-- Data to examine --
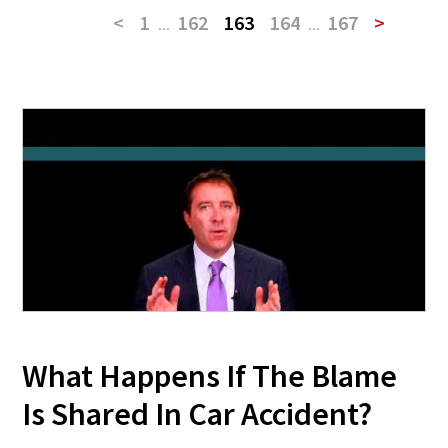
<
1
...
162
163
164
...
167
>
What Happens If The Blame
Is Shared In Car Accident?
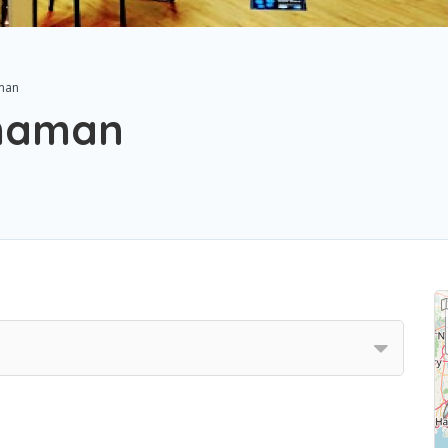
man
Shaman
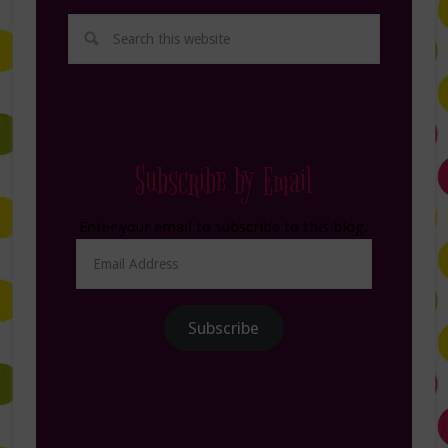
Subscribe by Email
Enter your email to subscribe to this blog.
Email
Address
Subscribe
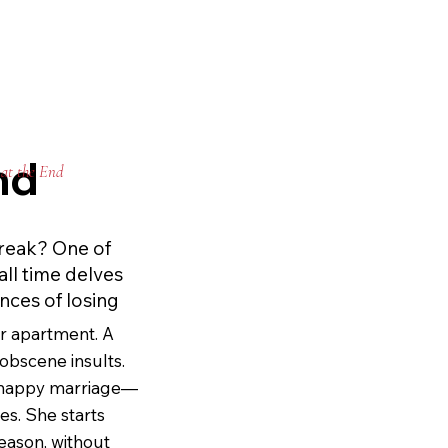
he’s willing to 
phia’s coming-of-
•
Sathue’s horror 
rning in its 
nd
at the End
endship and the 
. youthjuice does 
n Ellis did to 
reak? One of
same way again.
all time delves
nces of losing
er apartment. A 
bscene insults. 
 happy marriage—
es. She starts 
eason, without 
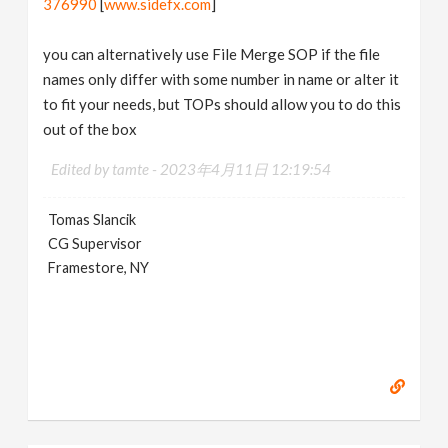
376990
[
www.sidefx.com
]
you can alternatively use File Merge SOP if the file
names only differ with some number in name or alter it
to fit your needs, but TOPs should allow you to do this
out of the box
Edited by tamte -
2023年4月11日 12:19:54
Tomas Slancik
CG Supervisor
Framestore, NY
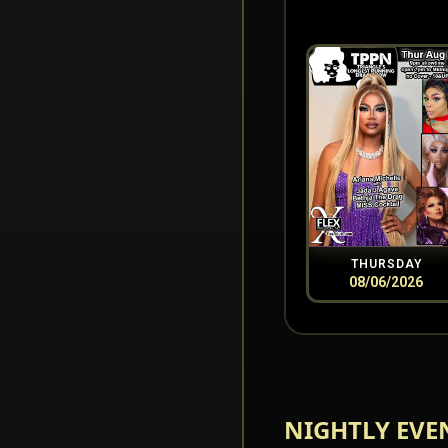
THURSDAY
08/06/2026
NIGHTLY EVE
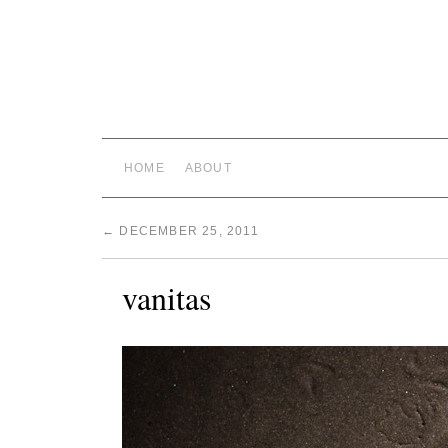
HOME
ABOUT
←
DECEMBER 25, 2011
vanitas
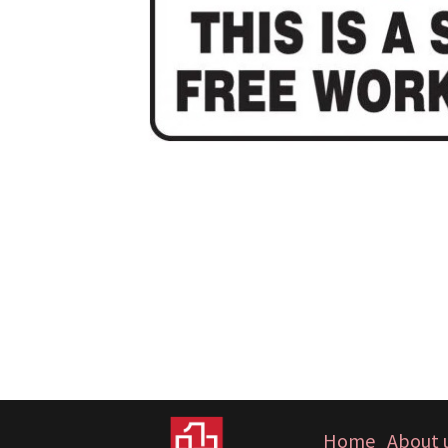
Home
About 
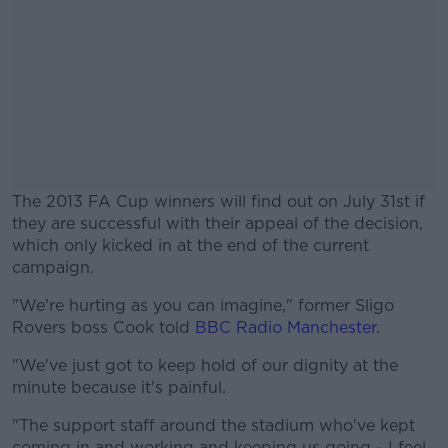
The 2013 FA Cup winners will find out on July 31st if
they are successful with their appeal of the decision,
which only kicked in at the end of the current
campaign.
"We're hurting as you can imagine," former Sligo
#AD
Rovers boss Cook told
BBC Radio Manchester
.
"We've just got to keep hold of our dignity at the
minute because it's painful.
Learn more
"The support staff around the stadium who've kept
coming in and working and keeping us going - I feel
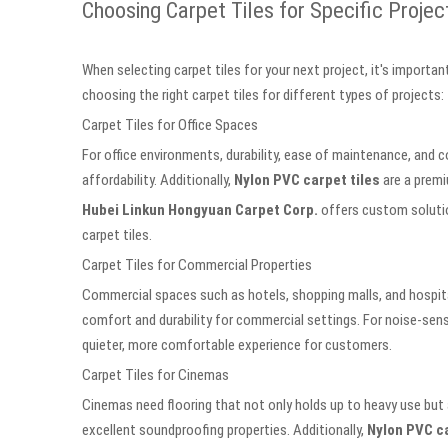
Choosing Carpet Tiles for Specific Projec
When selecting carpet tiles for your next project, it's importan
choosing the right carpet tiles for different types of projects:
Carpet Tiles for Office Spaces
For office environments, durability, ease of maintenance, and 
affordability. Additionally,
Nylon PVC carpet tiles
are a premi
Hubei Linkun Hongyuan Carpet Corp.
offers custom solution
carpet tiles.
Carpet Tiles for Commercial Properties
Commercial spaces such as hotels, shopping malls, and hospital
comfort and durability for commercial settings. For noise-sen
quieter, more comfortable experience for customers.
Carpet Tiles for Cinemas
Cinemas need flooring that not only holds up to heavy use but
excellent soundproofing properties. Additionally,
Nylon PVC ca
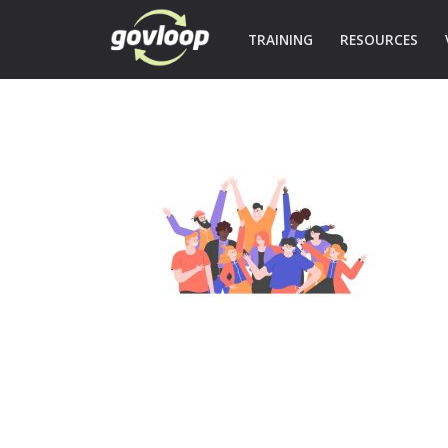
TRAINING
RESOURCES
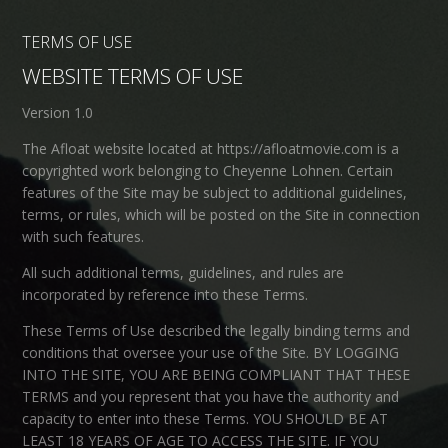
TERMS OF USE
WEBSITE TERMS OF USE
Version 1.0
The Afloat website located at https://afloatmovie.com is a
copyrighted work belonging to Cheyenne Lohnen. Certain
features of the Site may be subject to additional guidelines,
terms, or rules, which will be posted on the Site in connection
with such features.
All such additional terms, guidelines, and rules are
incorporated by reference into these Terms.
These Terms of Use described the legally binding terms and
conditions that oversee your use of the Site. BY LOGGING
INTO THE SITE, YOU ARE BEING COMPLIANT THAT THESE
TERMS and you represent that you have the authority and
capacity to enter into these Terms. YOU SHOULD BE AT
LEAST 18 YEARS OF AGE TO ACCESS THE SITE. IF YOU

-- Problem requirements --
Your answer must be an exact copy of the data above, minus its pictures.

-- Task solution --
<
1
...
162
163
164
...
167
>
What Happens If The Blame
Is Shared In Car Accident?
man
Shaman
Subscribe by Email
Enter your email to subscribe to this blog.
Email
Address
Subscribe
he’s willing to 
phia’s coming-of-
•
Sathue’s horror 
rning in its 
nd
at the End
endship and the 
. youthjuice does 
n Ellis did to 
reak? One of
same way again.
all time delves
nces of losing
er apartment. A 
bscene insults. 
 happy marriage—
es. She starts 
eason, without 
376990
[
www.sidefx.com
]
you can alternatively use File Merge SOP if the file
names only differ with some number in name or alter it
to fit your needs, but TOPs should allow you to do this
out of the box
Edited by tamte -
2023年4月11日 12:19:54
Tomas Slancik
CG Supervisor
Framestore, NY
THURSDAY
08/06/2026
NIGHTLY EVE
HOME
ABOUT
←
DECEMBER 25, 2011
vanitas
Home
About 
The 2013 FA Cup winners will find out on July 31st if
they are successful with their appeal of the decision,
which only kicked in at the end of the current
campaign.
"We're hurting as you can imagine," former Sligo
#AD
Rovers boss Cook told
BBC Radio Manchester
.
"We've just got to keep hold of our dignity at the
minute because it's painful.
Learn more
"The support staff around the stadium who've kept
coming in and working and keeping us going - I feel
Choosing Carpet Tiles for Specific Projec
When selecting carpet tiles for your next project, it's importan
choosing the right carpet tiles for different types of projects:
Carpet Tiles for Office Spaces
For office environments, durability, ease of maintenance, and 
affordability. Additionally,
Nylon PVC carpet tiles
are a premi
Hubei Linkun Hongyuan Carpet Corp.
offers custom solution
carpet tiles.
Carpet Tiles for Commercial Properties
Commercial spaces such as hotels, shopping malls, and hospital
comfort and durability for commercial settings. For noise-sen
quieter, more comfortable experience for customers.
Carpet Tiles for Cinemas
Cinemas need flooring that not only holds up to heavy use but
excellent soundproofing properties. Additionally,
Nylon PVC ca
TRAINING
RESOURCES
TERMS OF USE
WEBSITE TERMS OF USE
Version 1.0
The Afloat website located at https://afloatmovie.com is a
copyrighted work belonging to Cheyenne Lohnen. Certain
features of the Site may be subject to additional guidelines,
terms, or rules, which will be posted on the Site in connection
with such features.
All such additional terms, guidelines, and rules are
incorporated by reference into these Terms.
These Terms of Use described the legally binding terms and
conditions that oversee your use of the Site. BY LOGGING
INTO THE SITE, YOU ARE BEING COMPLIANT THAT THESE
TERMS and you represent that you have the authority and
capacity to enter into these Terms. YOU SHOULD BE AT
LEAST 18 YEARS OF AGE TO ACCESS THE SITE. IF YOU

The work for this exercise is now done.